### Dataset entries
________________________________________

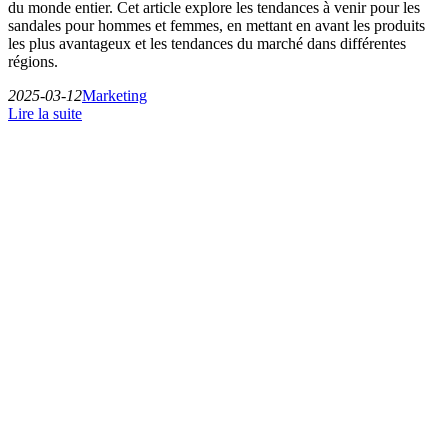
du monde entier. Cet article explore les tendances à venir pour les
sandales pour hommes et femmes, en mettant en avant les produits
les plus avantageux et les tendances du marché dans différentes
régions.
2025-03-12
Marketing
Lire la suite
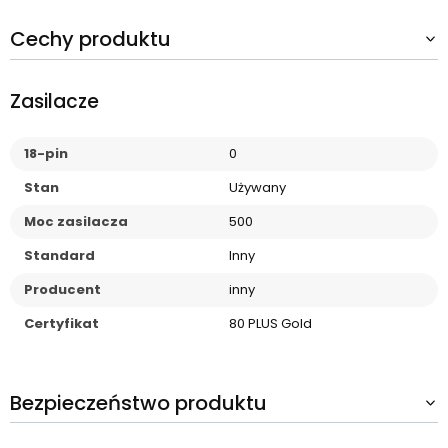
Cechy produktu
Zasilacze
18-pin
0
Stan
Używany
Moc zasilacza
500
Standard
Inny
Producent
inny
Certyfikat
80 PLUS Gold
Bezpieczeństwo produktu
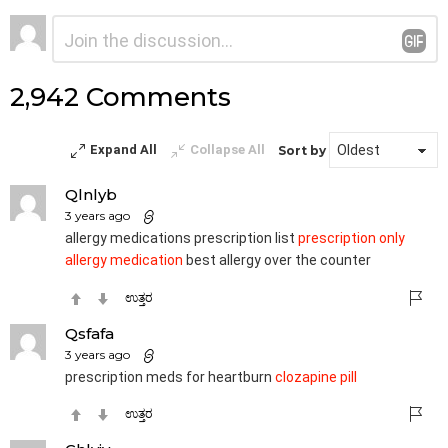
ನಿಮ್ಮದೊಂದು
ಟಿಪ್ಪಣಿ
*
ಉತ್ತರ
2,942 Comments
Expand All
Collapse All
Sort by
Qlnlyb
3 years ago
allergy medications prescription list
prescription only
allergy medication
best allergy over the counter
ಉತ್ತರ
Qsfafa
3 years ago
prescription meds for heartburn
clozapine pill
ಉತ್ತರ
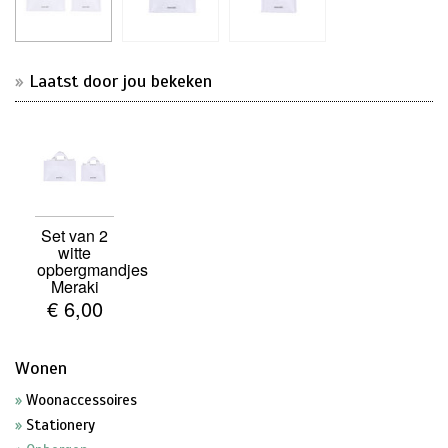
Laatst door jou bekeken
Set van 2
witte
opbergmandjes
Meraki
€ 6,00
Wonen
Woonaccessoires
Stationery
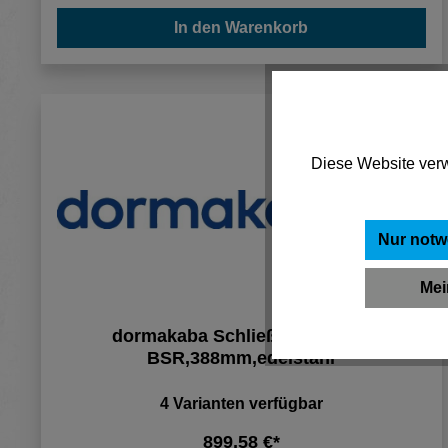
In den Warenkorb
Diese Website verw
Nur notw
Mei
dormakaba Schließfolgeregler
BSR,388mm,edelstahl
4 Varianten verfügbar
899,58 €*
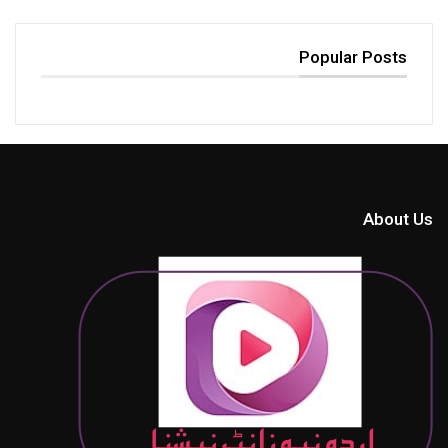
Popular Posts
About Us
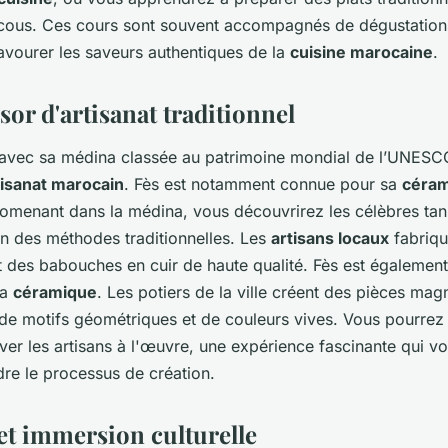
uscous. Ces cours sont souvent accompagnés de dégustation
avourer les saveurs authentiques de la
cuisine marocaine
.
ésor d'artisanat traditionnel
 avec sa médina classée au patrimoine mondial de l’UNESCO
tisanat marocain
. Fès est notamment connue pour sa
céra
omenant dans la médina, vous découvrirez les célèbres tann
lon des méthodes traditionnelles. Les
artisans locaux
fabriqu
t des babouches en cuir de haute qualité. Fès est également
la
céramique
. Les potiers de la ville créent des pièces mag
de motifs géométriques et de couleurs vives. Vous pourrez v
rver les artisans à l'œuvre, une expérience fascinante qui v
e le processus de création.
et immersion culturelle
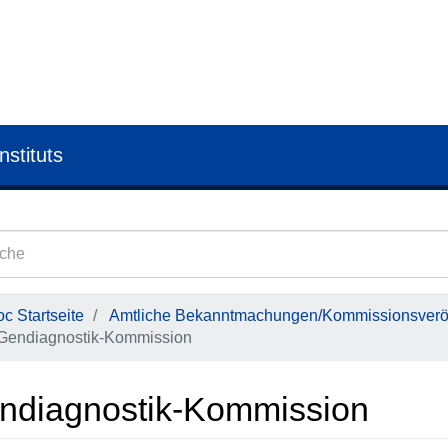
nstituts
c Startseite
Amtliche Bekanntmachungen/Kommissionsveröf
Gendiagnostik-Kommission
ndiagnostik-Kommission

________________________________________

### Exercise brief
An exact transcription of all the entries is required, without the pictures.

### Exercise response
du monde entier. Cet article explore les tendances à venir pour les
sandales pour hommes et femmes, en mettant en avant les produits
les plus avantageux et les tendances du marché dans différentes
régions.
2025-03-12
Marketing
Lire la suite
Cechy produktu
Zasilacze
18-pin
0
Stan
Używany
Moc zasilacza
500
Standard
Inny
Producent
inny
Certyfikat
80 PLUS Gold
Bezpieczeństwo produktu
ನಿಮ್ಮದೊಂದು
ಟಿಪ್ಪಣಿ
*
ಉತ್ತರ
2,942 Comments
Expand All
Collapse All
Sort by
Qlnlyb
3 years ago
allergy medications prescription list
prescription only
allergy medication
best allergy over the counter
ಉತ್ತರ
Qsfafa
3 years ago
prescription meds for heartburn
clozapine pill
ಉತ್ತರ
Laatst door jou bekeken
Set van 2
witte
opbergmandjes
Meraki
€ 6,00
Wonen
Woonaccessoires
Stationery
In den Warenkorb
Diese Website verw
Nur notw
Mei
dormakaba Schließfolgeregler
BSR,388mm,edelstahl
4 Varianten verfügbar
899,58 €*
Popular Posts
About Us
uscous. Ces cours sont souvent accompagnés de dégustation
avourer les saveurs authentiques de la
cuisine marocaine
.
ésor d'artisanat traditionnel
 avec sa médina classée au patrimoine mondial de l’UNESCO
tisanat marocain
. Fès est notamment connue pour sa
céra
omenant dans la médina, vous découvrirez les célèbres tann
lon des méthodes traditionnelles. Les
artisans locaux
fabriqu
t des babouches en cuir de haute qualité. Fès est également
la
céramique
. Les potiers de la ville créent des pièces mag
de motifs géométriques et de couleurs vives. Vous pourrez v
rver les artisans à l'œuvre, une expérience fascinante qui v
e le processus de création.
et immersion culturelle
nstituts
c Startseite
Amtliche Bekanntmachungen/Kommissionsveröf
Gendiagnostik-Kommission
ndiagnostik-Kommission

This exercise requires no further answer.